# Ultra tower advice



## bearr48 (Jan 26, 2014)

I am about to receive a pair of the Ultra towers. Having read the "Official $2,500..." speaker comparison, I am thinking that I should perhaps aim them slightly off-axis. Is this a bad idea? My system is in a poor, non-dedicated room, and my receiver has Audyssey MultEq XT32.

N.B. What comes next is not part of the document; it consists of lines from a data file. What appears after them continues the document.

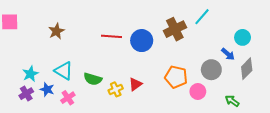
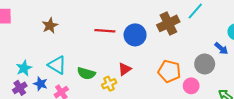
red triangle: (135, 84) -> (125, 69), moved

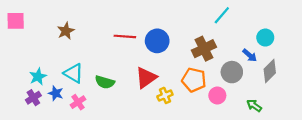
brown cross: (168, 23) -> (204, 49), moved
red triangle: (125, 69) -> (146, 78), size x1.5
yellow cross: (109, 84) -> (165, 95), moved

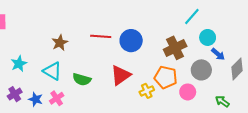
brown star: (66, 31) -> (60, 43), moved
cyan circle: (265, 38) -> (208, 37), moved
cyan star: (38, 77) -> (19, 64), moved
blue star: (56, 93) -> (36, 99), moved
yellow cross: (165, 95) -> (147, 91), moved

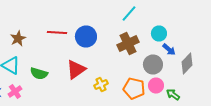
cyan line: (192, 16) -> (129, 14), moved
orange pentagon: (166, 77) -> (134, 88), moved
pink circle: (188, 92) -> (156, 86), moved

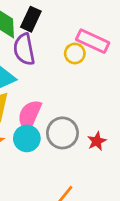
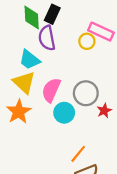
gray circle: (62, 133) -> (86, 93), moved
cyan circle: (27, 138) -> (64, 113), moved

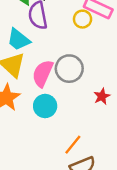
gray circle: (86, 93) -> (69, 69), moved
cyan circle: (64, 113) -> (45, 106), moved

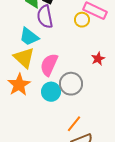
gray circle: (69, 69) -> (71, 84), moved
red star: (102, 96) -> (98, 59), moved

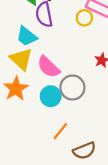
pink semicircle: (49, 65) -> (48, 67), turned -70
orange line: (74, 124) -> (60, 131), moved

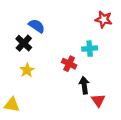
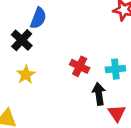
blue semicircle: (37, 26) -> (38, 18), turned 77
cyan cross: (90, 49) -> (115, 69), moved

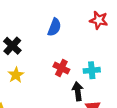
blue semicircle: (38, 18) -> (54, 27), moved

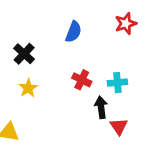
red star: (99, 20) -> (126, 24), turned -30

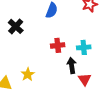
red cross: (82, 80) -> (58, 45), turned -32
yellow star: (28, 88) -> (28, 74), moved

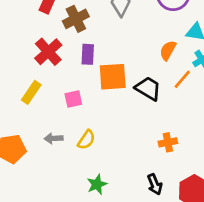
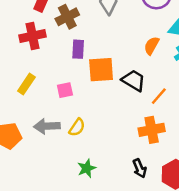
red cross: (48, 52) -> (32, 36), moved, turned 30
orange line: (182, 79) -> (159, 96), moved
gray arrow: (54, 138) -> (47, 126), size x1.5
orange cross: (168, 142) -> (152, 130), size x1.5

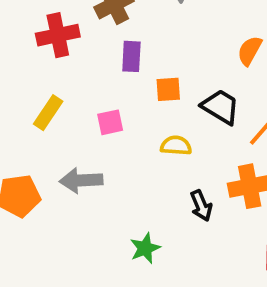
orange square: (101, 70) -> (168, 89), size x0.6
yellow semicircle: (77, 127) -> (176, 146), moved, turned -120
black arrow: (140, 168) -> (201, 206), moved

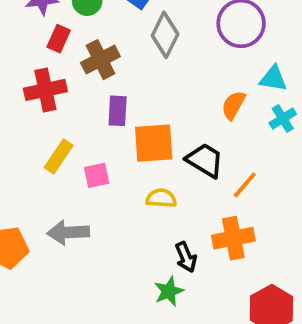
orange square: (168, 89) -> (154, 143), size x1.6
yellow rectangle: (48, 113) -> (59, 156), moved
green star: (145, 248) -> (169, 291), moved

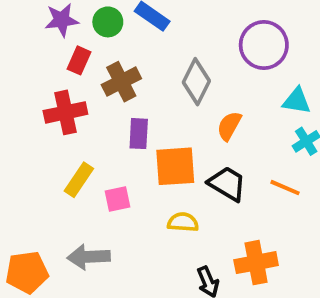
gray diamond: (165, 35) -> (196, 82), moved
orange semicircle: (233, 105) -> (229, 126), moved
orange line: (245, 185) -> (285, 188), moved, turned 72

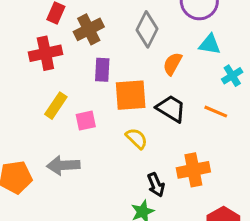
cyan triangle: (297, 101) -> (210, 44), moved
yellow semicircle: (183, 222) -> (137, 138), turned 40

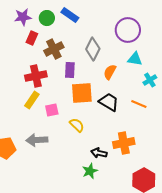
red cross: (45, 53) -> (36, 76), moved
purple rectangle: (102, 70) -> (70, 70), moved
yellow semicircle: (137, 138) -> (77, 125), moved
black arrow: (156, 185) -> (99, 153), turned 126

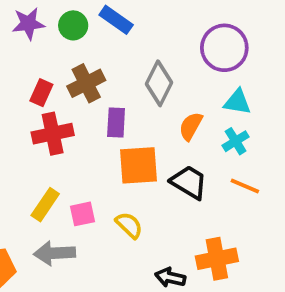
red rectangle: (32, 38) -> (41, 93), moved
cyan cross: (150, 80) -> (236, 141), moved
yellow rectangle: (32, 100) -> (45, 205), moved
pink square: (52, 110) -> (82, 214), moved

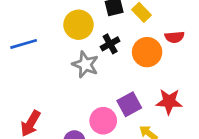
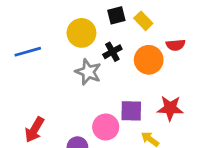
purple square: (129, 104) -> (131, 111), turned 30

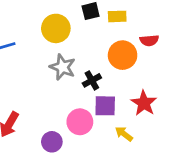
yellow rectangle: (143, 21) -> (117, 16), turned -48
black cross: (112, 52) -> (92, 80), moved
red star: (170, 108) -> (144, 103), turned 30

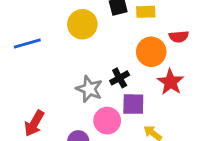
gray star: (63, 67) -> (89, 89), moved
red star: (144, 103) -> (170, 82), moved

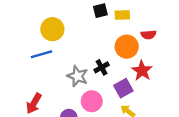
yellow circle: (82, 24) -> (52, 29), moved
blue line: (27, 44) -> (41, 54), moved
purple square: (133, 104) -> (123, 88), moved, turned -30

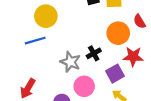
red semicircle: (149, 35) -> (139, 21), turned 64
red star: (142, 71) -> (133, 57), turned -30

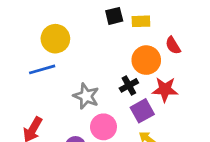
black cross: (94, 53) -> (129, 85), moved

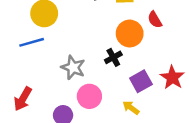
red star: (165, 89) -> (172, 77), moved, turned 30
purple square: (142, 111) -> (141, 81), moved

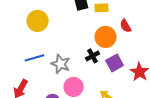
blue line: (32, 42) -> (35, 58), moved
purple square: (141, 81) -> (115, 63), moved

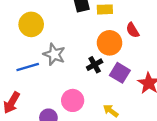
purple square: (115, 63) -> (120, 73), turned -30
gray star: (61, 64) -> (54, 54), moved

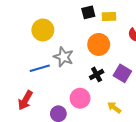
orange circle: (110, 43) -> (99, 44), moved
black cross: (95, 65) -> (97, 74), moved

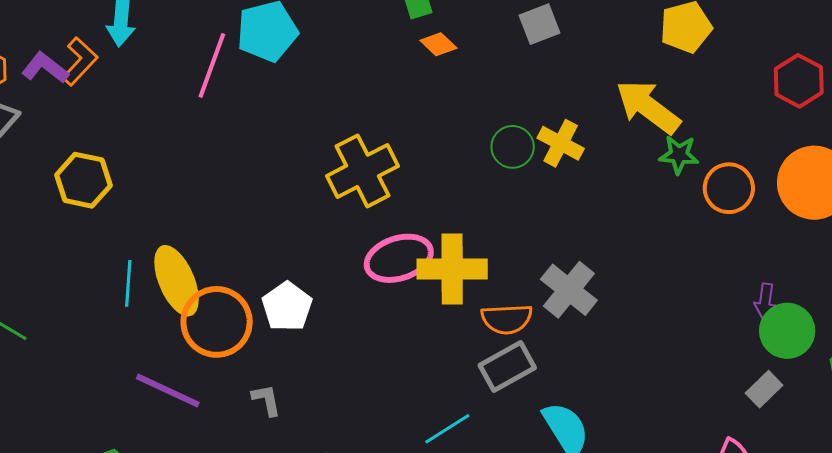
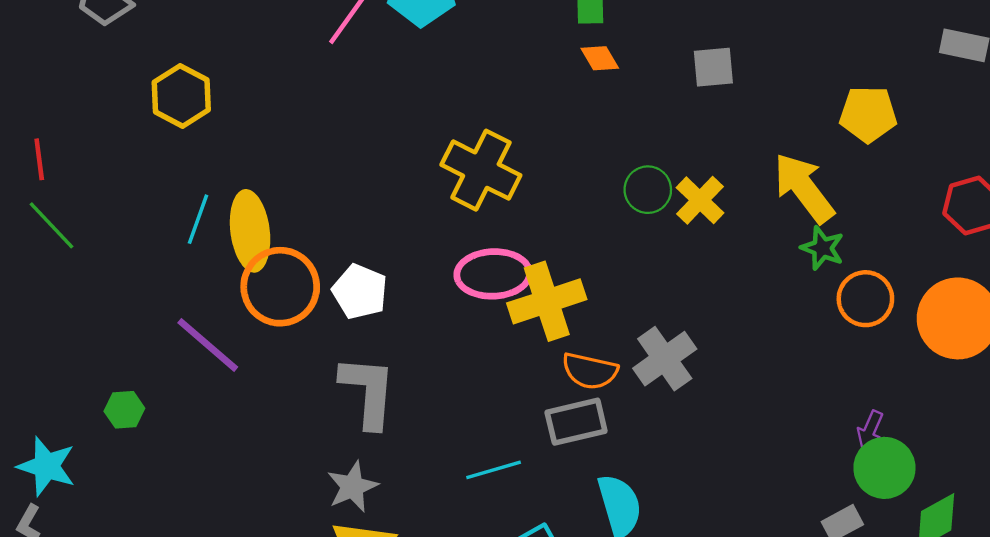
yellow cross: (362, 171) -> (481, 170), turned 38
yellow cross: (452, 269) -> (547, 301), turned -34
white pentagon: (287, 307) -> (360, 292), turned -30
gray L-shape: (267, 400) -> (368, 392), moved, size x2.0

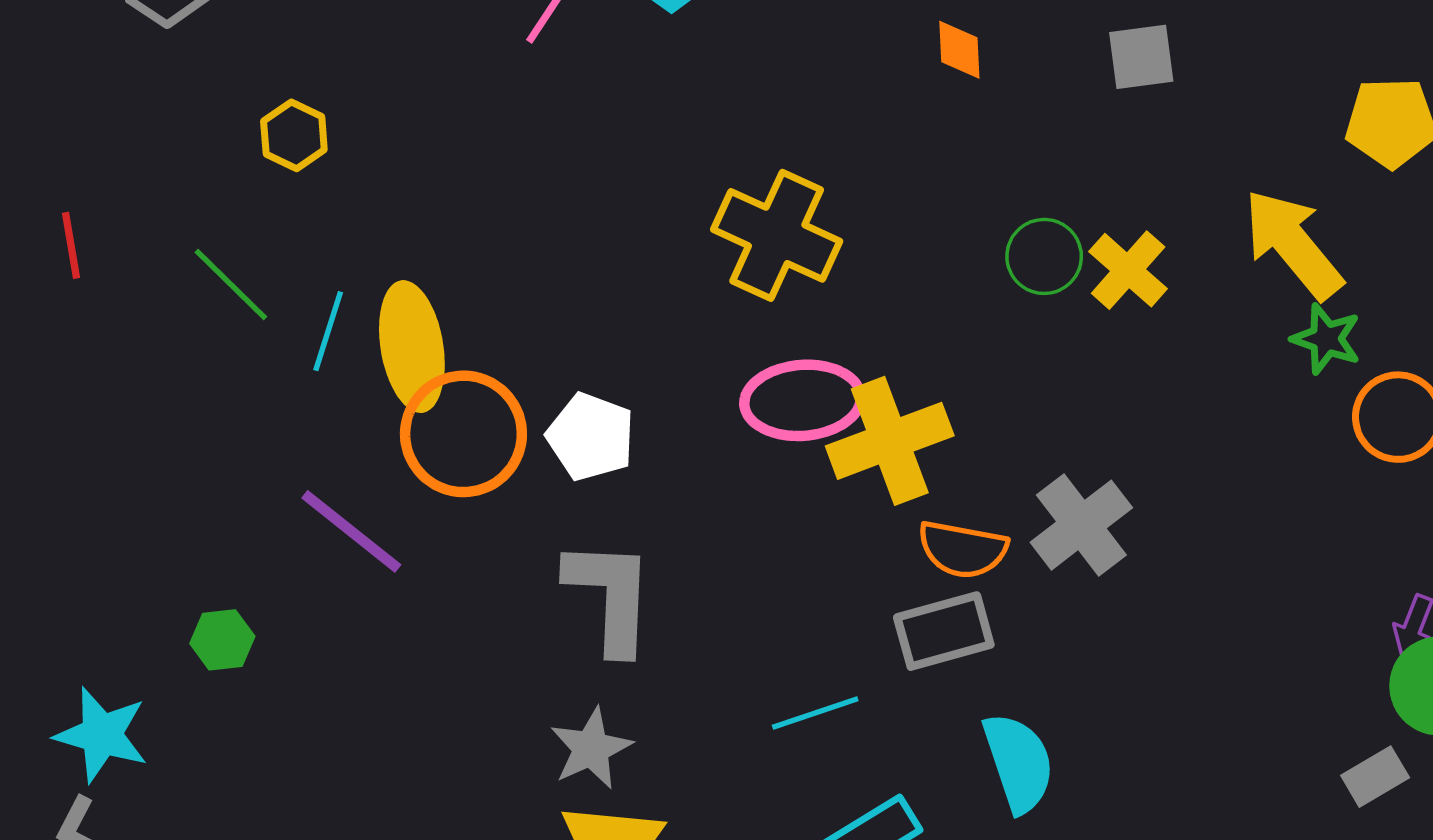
orange diamond: (600, 58) -> (959, 50), turned 30
yellow hexagon: (181, 96) -> (294, 135), size x0.7
green line: (51, 225) -> (231, 285), moved

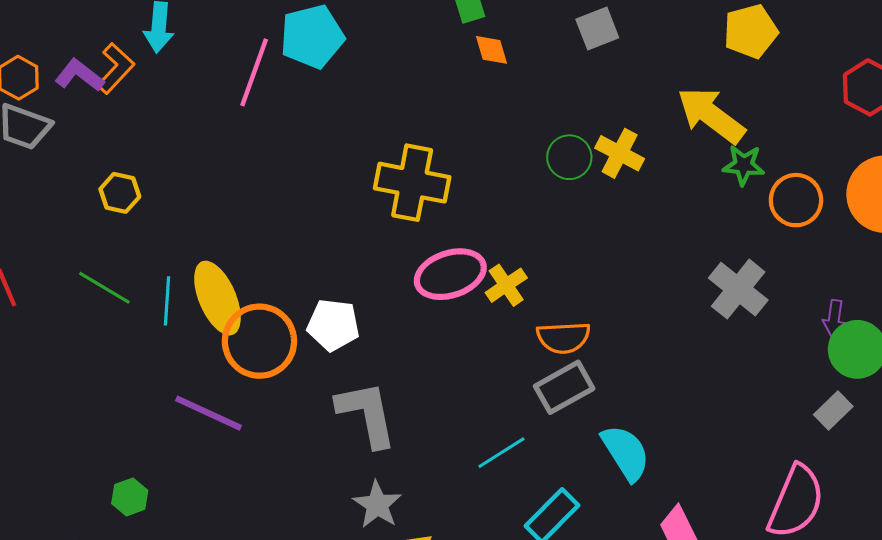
yellow cross: (890, 441) -> (506, 285), size x0.6
gray cross: (1081, 525) -> (738, 289), moved
green hexagon: (222, 640) -> (130, 497), moved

If slightly off-axis is a good (or even acceptable) idea, it would carry a second advantage: They could be placed equally off-axis to both the main listening position on left end of couch, and also to a secondary listening position on a recliner. Advice? Thanks. Jack


----------



## Lumen (May 17, 2014)

Welcome, bearr48! 
One result of listening off-axis is a change in high frequency content. Upper frequencies tend to "beam" like a flashlight. The effect is more pronounced with some speaker designs than others. Another result of adjusting off-axis listening angle (more commonly referred to as "toe-in") is a change in image focus and soundstage size/shape. As the speakers are aimed more at the LP, instruments come more into focus and and take up residence at very specific points in the soundstage. As speakers are separated and angled away from the LP, the width and depth (spread) of the instruments changes. Wayne Myers posted an excellent guide on the topic of soundstage and imaging (SS&I) here.


----------



## bearr48 (Jan 26, 2014)

Thanks so much for your reply and for the article you recommended. Greatly appreciated!
Jack


----------